----- DATASET RECORDS -----

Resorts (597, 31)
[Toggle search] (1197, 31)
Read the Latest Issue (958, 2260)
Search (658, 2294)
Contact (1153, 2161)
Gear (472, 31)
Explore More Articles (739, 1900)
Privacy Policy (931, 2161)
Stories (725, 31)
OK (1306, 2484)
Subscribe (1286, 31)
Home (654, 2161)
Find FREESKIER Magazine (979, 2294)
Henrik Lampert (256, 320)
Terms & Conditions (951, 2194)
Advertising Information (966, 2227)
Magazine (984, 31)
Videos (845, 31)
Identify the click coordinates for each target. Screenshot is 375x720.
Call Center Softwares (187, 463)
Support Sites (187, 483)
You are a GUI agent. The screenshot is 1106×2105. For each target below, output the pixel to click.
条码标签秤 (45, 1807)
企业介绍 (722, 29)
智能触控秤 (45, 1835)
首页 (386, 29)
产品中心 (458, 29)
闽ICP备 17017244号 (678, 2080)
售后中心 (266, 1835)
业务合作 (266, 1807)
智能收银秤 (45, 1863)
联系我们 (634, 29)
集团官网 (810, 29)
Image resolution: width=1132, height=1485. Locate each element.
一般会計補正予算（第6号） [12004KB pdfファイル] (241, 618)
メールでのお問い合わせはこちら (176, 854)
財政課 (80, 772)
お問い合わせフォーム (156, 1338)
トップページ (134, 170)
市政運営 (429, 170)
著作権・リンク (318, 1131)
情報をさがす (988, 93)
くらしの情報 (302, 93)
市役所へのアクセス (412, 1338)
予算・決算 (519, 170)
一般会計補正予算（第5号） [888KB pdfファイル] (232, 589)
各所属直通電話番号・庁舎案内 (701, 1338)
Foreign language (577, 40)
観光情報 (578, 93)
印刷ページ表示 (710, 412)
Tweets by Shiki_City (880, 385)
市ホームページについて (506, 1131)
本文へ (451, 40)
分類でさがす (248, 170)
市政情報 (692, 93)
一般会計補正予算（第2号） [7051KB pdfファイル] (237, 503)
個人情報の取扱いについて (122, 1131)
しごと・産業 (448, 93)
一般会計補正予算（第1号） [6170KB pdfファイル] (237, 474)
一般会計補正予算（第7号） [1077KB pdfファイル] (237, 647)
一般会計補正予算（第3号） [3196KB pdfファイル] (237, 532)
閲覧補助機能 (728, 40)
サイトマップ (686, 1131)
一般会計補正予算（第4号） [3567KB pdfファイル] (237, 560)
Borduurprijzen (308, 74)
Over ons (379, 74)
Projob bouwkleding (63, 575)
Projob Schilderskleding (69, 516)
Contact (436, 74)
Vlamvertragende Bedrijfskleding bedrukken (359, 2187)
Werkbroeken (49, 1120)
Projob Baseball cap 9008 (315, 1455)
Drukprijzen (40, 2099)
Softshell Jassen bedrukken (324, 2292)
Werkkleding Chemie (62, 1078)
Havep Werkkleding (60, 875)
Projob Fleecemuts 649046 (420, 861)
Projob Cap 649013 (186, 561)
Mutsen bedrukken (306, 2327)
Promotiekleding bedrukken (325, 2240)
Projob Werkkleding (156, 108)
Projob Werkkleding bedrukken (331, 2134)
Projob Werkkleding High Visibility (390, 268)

-----

#### ASSIGNMENT
Return the material above in full, exactly as it appears.

#### OUTPUT OF THE TASK
Resorts (597, 31)
[Toggle search] (1197, 31)
Read the Latest Issue (958, 2260)
Search (658, 2294)
Contact (1153, 2161)
Gear (472, 31)
Explore More Articles (739, 1900)
Privacy Policy (931, 2161)
Stories (725, 31)
OK (1306, 2484)
Subscribe (1286, 31)
Home (654, 2161)
Find FREESKIER Magazine (979, 2294)
Henrik Lampert (256, 320)
Terms & Conditions (951, 2194)
Advertising Information (966, 2227)
Magazine (984, 31)
Videos (845, 31)
Identify the click coordinates for each target. Screenshot is 375x720.
Call Center Softwares (187, 463)
Support Sites (187, 483)
You are a GUI agent. The screenshot is 1106×2105. For each target below, output the pixel to click.
条码标签秤 (45, 1807)
企业介绍 (722, 29)
智能触控秤 (45, 1835)
首页 (386, 29)
产品中心 (458, 29)
闽ICP备 17017244号 (678, 2080)
售后中心 (266, 1835)
业务合作 (266, 1807)
智能收银秤 (45, 1863)
联系我们 (634, 29)
集团官网 (810, 29)
Image resolution: width=1132, height=1485. Locate each element.
一般会計補正予算（第6号） [12004KB pdfファイル] (241, 618)
メールでのお問い合わせはこちら (176, 854)
財政課 (80, 772)
お問い合わせフォーム (156, 1338)
トップページ (134, 170)
市政運営 (429, 170)
著作権・リンク (318, 1131)
情報をさがす (988, 93)
くらしの情報 (302, 93)
市役所へのアクセス (412, 1338)
予算・決算 (519, 170)
一般会計補正予算（第5号） [888KB pdfファイル] (232, 589)
各所属直通電話番号・庁舎案内 (701, 1338)
Foreign language (577, 40)
観光情報 (578, 93)
印刷ページ表示 (710, 412)
Tweets by Shiki_City (880, 385)
市ホームページについて (506, 1131)
本文へ (451, 40)
分類でさがす (248, 170)
市政情報 (692, 93)
一般会計補正予算（第2号） [7051KB pdfファイル] (237, 503)
個人情報の取扱いについて (122, 1131)
しごと・産業 (448, 93)
一般会計補正予算（第1号） [6170KB pdfファイル] (237, 474)
一般会計補正予算（第7号） [1077KB pdfファイル] (237, 647)
一般会計補正予算（第3号） [3196KB pdfファイル] (237, 532)
閲覧補助機能 (728, 40)
サイトマップ (686, 1131)
一般会計補正予算（第4号） [3567KB pdfファイル] (237, 560)
Borduurprijzen (308, 74)
Over ons (379, 74)
Projob bouwkleding (63, 575)
Projob Schilderskleding (69, 516)
Contact (436, 74)
Vlamvertragende Bedrijfskleding bedrukken (359, 2187)
Werkbroeken (49, 1120)
Projob Baseball cap 9008 (315, 1455)
Drukprijzen (40, 2099)
Softshell Jassen bedrukken (324, 2292)
Werkkleding Chemie (62, 1078)
Havep Werkkleding (60, 875)
Projob Fleecemuts 649046 (420, 861)
Projob Cap 649013 (186, 561)
Mutsen bedrukken (306, 2327)
Promotiekleding bedrukken (325, 2240)
Projob Werkkleding (156, 108)
Projob Werkkleding bedrukken (331, 2134)
Projob Werkkleding High Visibility (390, 268)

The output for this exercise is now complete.